Ellacott v Bilston

Case

[1998] QCA 169

5/05/1998

No judgment structure available for this case.

[1998] QCA 169

COURT OF APPEAL

McPHERSON JA DERRINGTON J WHITE J

CA No 158 of 1998

MALCOLM JOHN ELLACOTT Appellant

(Defendant)

v.

JUSTINE JULIA BILSTON Respondent

(Plaintiff)

BRISBANE
..DATE 05/05/98
McPHERSON JA: This is an application for leave to
appeal in respect of an assessment of damages for
criminal compensation.
The sequence of events relevant to the application
is that the applicant was first tried in about
1996 before Judge Robertson and a jury in the
District Court on an indictment charging him with
five counts of offences against the complainant

Miss Bilston.

The five counts were first, wilful damage to a
door, the property of the complainant; secondly,
damage to a refrigerator also her property;
thirdly, a count of indecent assault on her;
fourthly damage to a door panel of a motor
vehicle, also her property; and, fifthly, that he
had stalked her between December 1994 and 11

September 1995.

The count alleging the offence of stalking was
accompanied by a circumstance of aggravation, as I
understand it, that he threatened to use unlawful
violence against another person or another
person's property, who I take it to have been the

complainant and her family.

The applicant was convicted at that trial in
respect of all the counts in the indictment. There
was then an appeal to this Court, which succeeded,
and a re-trial was ordered. The re-trial took
place before Judge McGuire in about January or
February of 1997.
On that occasion the jury returned verdicts of
guilty to
count 1, which was the damage to the door, and to
count 5 which was the unlawful stalking. In
respect of the other counts numbered 2, 3 and 4,

the applicant was found not guilty and acquitted.

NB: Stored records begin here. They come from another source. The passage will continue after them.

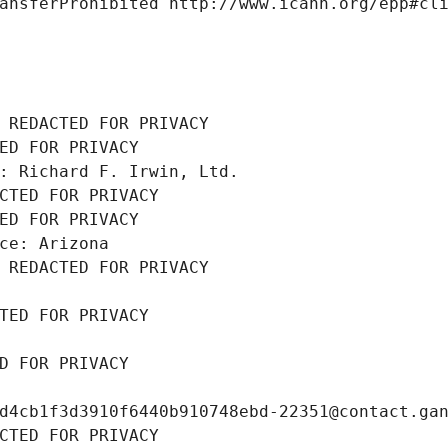
ansferProhibited http://www.icann.org/epp#cl
 REDACTED FOR PRIVACY
ED FOR PRIVACY
: Richard F. Irwin, Ltd.
CTED FOR PRIVACY
ED FOR PRIVACY
ce: Arizona
 REDACTED FOR PRIVACY
TED FOR PRIVACY
D FOR PRIVACY
d4cb1f3d3910f6440b910748ebd-22351@contact.ga
CTED FOR PRIVACY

This application arises out of the assessment, as
I have said, of criminal compensation on an
application made by the complainant, which was
heard by Judge Robertson in the District Court at
Ipswich on 10 December 1997.

The result of the application was that his Honour on the same day assessed the compensation to be paid by the applicant before us at the figure of $20,500.

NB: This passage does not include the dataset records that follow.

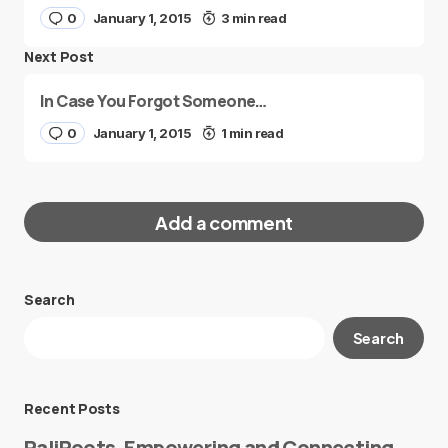
0
January 1, 2015
3 min read
Next Post
In Case You Forgot Someone…
0
January 1, 2015
1 min read
Add a comment
Search
Your email address will not be published.
Search
Required fields are marked
*
Message
*
Recent Posts
PaliRoots, Empowering and Connecting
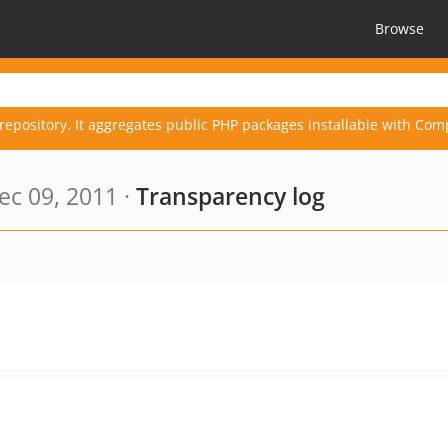
Browse
repository. It aggregates public PHP packages installable with Com
c 09, 2011 ·
Transparency log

What is said in support of the application for
leave to appeal is that evidence was admitted at
that hearing which was strictly speaking not
admissible, and that his Honour acted upon it in
arriving at that assessment figure of $20,500.
What is sought is that the assessment or award be
set aside and that there be a re-hearing of it.
The evidence that it is said ought not to have
been admitted consisted of all the statements
which, together, were taken from the complainant
by the police in relation to all the offences that
were made the subject of the indictment to which I
have referred, which included counts 2, 3 and 4 of

which he was later acquitted.

It is right to point out both that no objection
was taken to those statements being admitted at
the hearing of the criminal compensation
application before Judge Robertson, but also that
the applicant on that occasion was not legally
represented. That, perhaps, explains why there was
no formal objection to the statements, but of
course, once they were before the Court, the Court
was not free to act on those parts of them that
were not relevant to the application for
compensation that was being heard. So far as that
aspect of the matter is concerned, the result is
that his Honour would not have been entitled to
act on so much of the statements of the
complainant as went to the three counts in the
indictment, numbers 2, 3 and 4, in respect of
which the applicant before us was acquitted by the
jury at the second trial.
There is, however, no evidence that his Honour did
act on those statements, or that he was ignorant
of the acquittals that had taken place in the
trial before Judge McGuire. On the contrary, it
is quite clear from what he said in the course of
the hearing that he regarded the outcome of the
second trial as having limited the issues with
which he was concerned on the hearing of the
application for compensation.
By way of example, in the course of submissions by
counsel for the Crown, who was also counsel for
the Crown before us in this Court, some reference
was made to his Honour's sentencing remarks in the
criminal trial before him. His Honour was quick
to point out that they were not relevant. "They
don't count", he said; to which Mr Clark for the
Crown said, "No, they don't, I must have misread

it".

The only other point which can possibly be made,
in my opinion, in favour of this application
before us is that his Honour did not have before
him the transcript of the proceedings in the
second criminal trial before Judge McGuire. It
was said, or perhaps implied, that in those
circumstances he could not have known what the
evidence was at that trial on the strength of
which the applicant before us was then convicted,
and on which, and only on which, an assessment of
compensation could properly be made; and that he
must therefore have acted on what he knew from the
first trial.
Some stress was placed on a passage in his
Honour's reasons for judgment which is to the
following effect. "The first trial having been
before myself resulted in a successful appeal and
a retrial before his Honour Judge McGuire in
Brisbane on 28 January 1997. As a consequence I

am familiar with the circumstances of the offence.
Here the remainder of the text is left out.